# How To Improve Your Download and Upload Speed



## kytro360 (Jul 4, 2010)

Hi tech support forum. I wanna share some tips on the forums to help future users that might have questions. So without further ado:

*How To Improve Your Download and Upload *
*(or how to have a faster internet connection)*

In this tutorial we’re going to cover how to improve your download and upload speed.

If you are looking to browse the web much faster this is the post for you. Hopefully, it will help speed up your connection and make it better than it now is, free of charge.

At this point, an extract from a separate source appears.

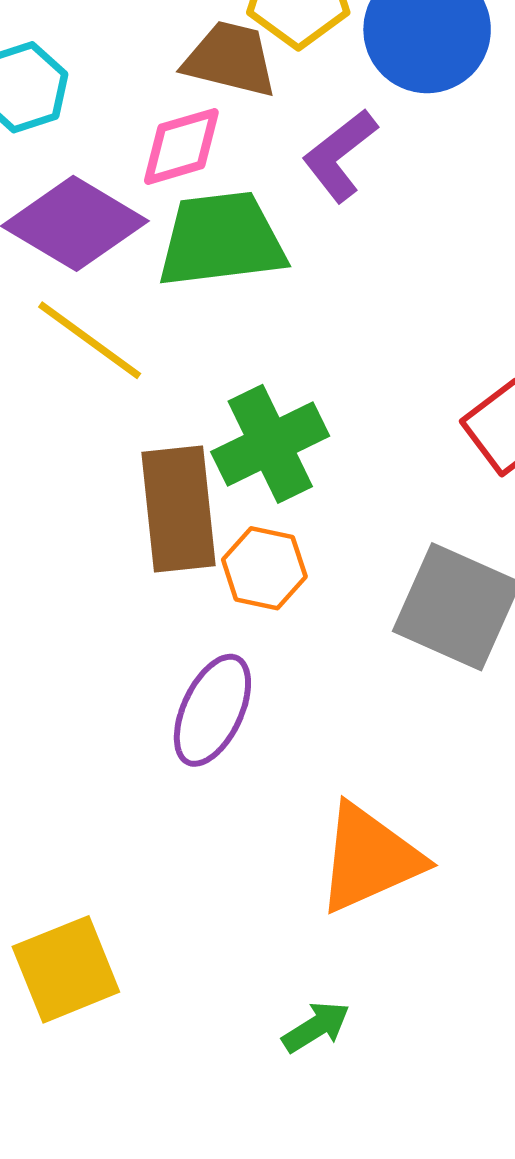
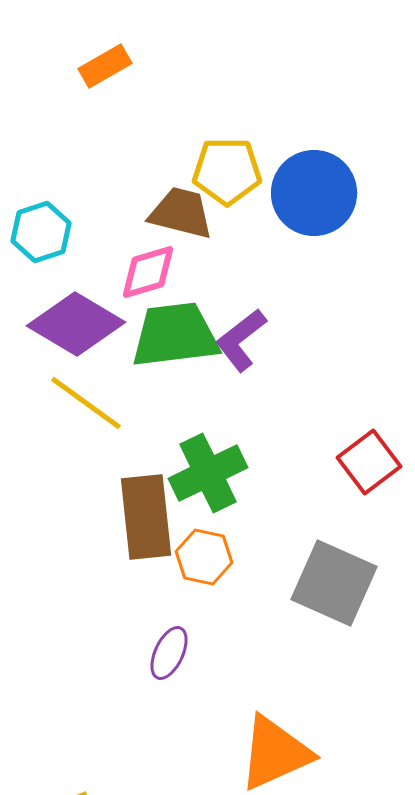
purple L-shape: (340, 155) -> (241, 340), moved
purple ellipse: (212, 710) -> (169, 653), size x0.7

First we are going to run a download and upload speed test to see our speed now. The site we are going to use for this test is Speed Test.

Once you visit Speed Test click on ‘Begin Test’. Note down your download and upload speed.

Now lets get to the fun stuff :grin:

*
Clean Your Cache And Cookies*

You must regularly clean your cache and cookies to make sure you get a faster computer experience. An easy way to clean it is to download free software like CCleaner.
*
Check If You Have A Virus*

Viruses can also be another cause to a slow download and upload speed. To check if you have a virus open up your preferred Anti-Virus program and run a scan. If you do not have a virus protection program installed I recommend AVG, or Avast. If you do have a virus after the scan make sure to have it removed. If your anti-virus can’t remove it I recommend checking out MalwareBytes.

*Change Your DNS*

The next method we are going to look at is changing your DNS. DNS stands for Domain Name System. In Windows you need to go to Network Connections-Right click on either Local or Wireless Connection (depending what you use).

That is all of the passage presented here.